To illustrate what I mean, imagine if you have two copies of the phone book, one with last name, first name, street address, and phone number, and one with just last name, first name, and phone number. Now imagine that because the street address doesn't have to be printed, you can fit two extra columns of names and phone numbers on any page in the phone book. The end result of this is that the phone book is thinner, because you can fit the same number of phone numbers on fewer pages. Next, imagine you are charged with counting the number of phone numbers in the book. Which would you choose, the one with the street address listed (which has more pages, analogous to a table scan) or the one without the street address (which has fewer pages, analogous to most index scans)? I would choose the one with fewer pages.
Another wrinkle in this is that some indexes can be filtered, meaning that not only do they have fewer columns in most cases (and therefore can fit more rows onto a single page), but they can also have a WHERE clause that eliminates a lot of rows. In this case, as well, an index scan will be better than a table scan (but this will only work for queries that have a matching WHERE clause and the same semantics).

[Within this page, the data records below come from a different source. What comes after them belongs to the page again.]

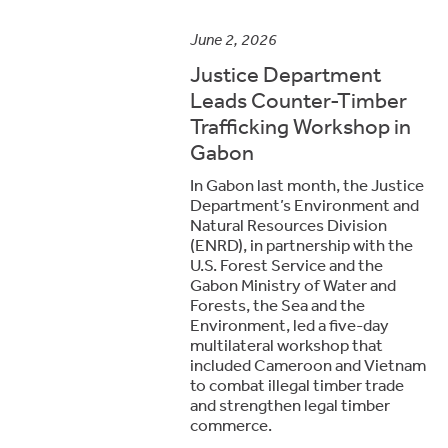
June 2, 2026
Justice Department
Leads Counter-Timber
Trafficking Workshop in
Gabon
In Gabon last month, the Justice
Department’s Environment and
Natural Resources Division
(ENRD), in partnership with the
U.S. Forest Service and the
Gabon Ministry of Water and
Forests, the Sea and the
Environment, led a five-day
multilateral workshop that
included Cameroon and Vietnam
to combat illegal timber trade
and strengthen legal timber
commerce.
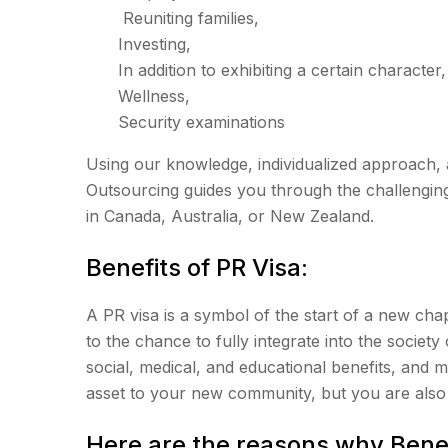
Reuniting families,
Investing,
In addition to exhibiting a certain character,
Wellness,
Security examinations
Using our knowledge, individualized approach, 
Outsourcing guides you through the challengin
in Canada, Australia, or New Zealand.
Benefits of PR Visa:
A PR visa is a symbol of the start of a new chapt
to the chance to fully integrate into the society 
social, medical, and educational benefits, and 
asset to your new community, but you are also 
Here are the reasons why Benef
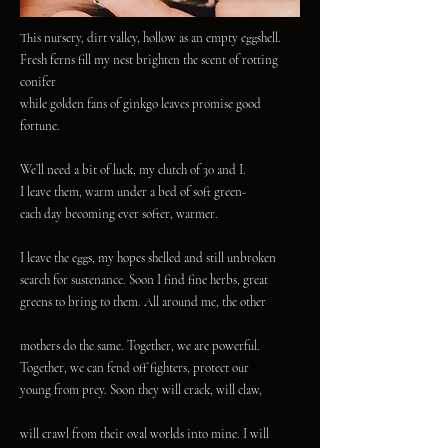
This nursery, dirt valley, hollow as an empty eggshell.
Fresh ferns fill my nest brighten the scent of rotting
conifer
while golden fans of ginkgo leaves promise good
fortune.
We’ll need a bit of luck, my clutch of 30 and I.
I leave them, warm under a bed of soft green-
each day becoming ever softer, warmer.
I leave the eggs, my hopes shelled and still unbroken
search for sustenance. Soon I find fine herbs, great
greens to bring to them. All around me, the other
mothers do the same. Together, we are powerful.
Together, we can fend off fighters, protect our
young from prey. Soon they will crack, will claw,
will crawl from their oval worlds into mine. I will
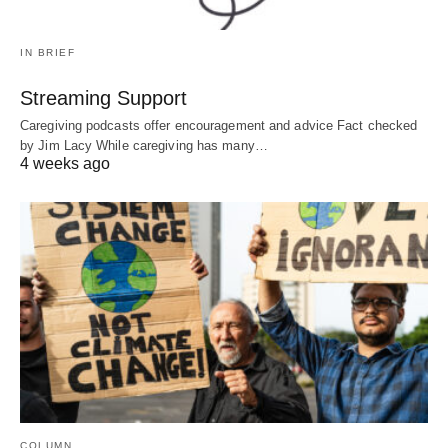
IN BRIEF
Streaming Support
Caregiving podcasts offer encouragement and advice Fact checked
by Jim Lacy While caregiving has many…
4 weeks ago
COLUMN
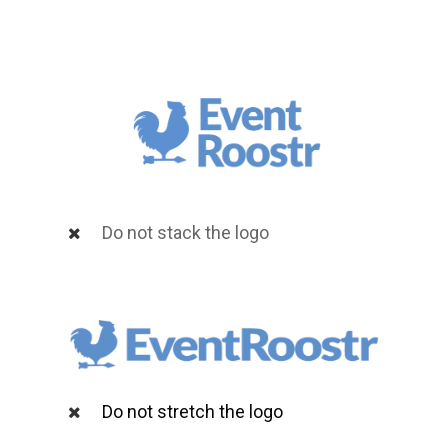
Do not stack the logo
Do not stretch the logo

In the updated question, it appears you are asking about the difference between a table scan and a clustered index scan. This can be vastly different from comparing a table scan and a non-clustered index scan. For the most part, a table scan and clustered index scan are about the same - in both cases you are reading all of the data in the table, just that in the former case the table is a heap. Depending on how much churn has happened in the table, a table scan can be worse over time - due to things like forwarded records. Plenty more details in this question:
What's the difference between a Table Scan and a Clustered Index Scan?
(Though the answers there don't seem to mention anything at all about forwarded records, one of the primary reasons I do not advocate heaps in any of our customers' environments. I would always want a clustered index on every table except for very specialized scenarios.)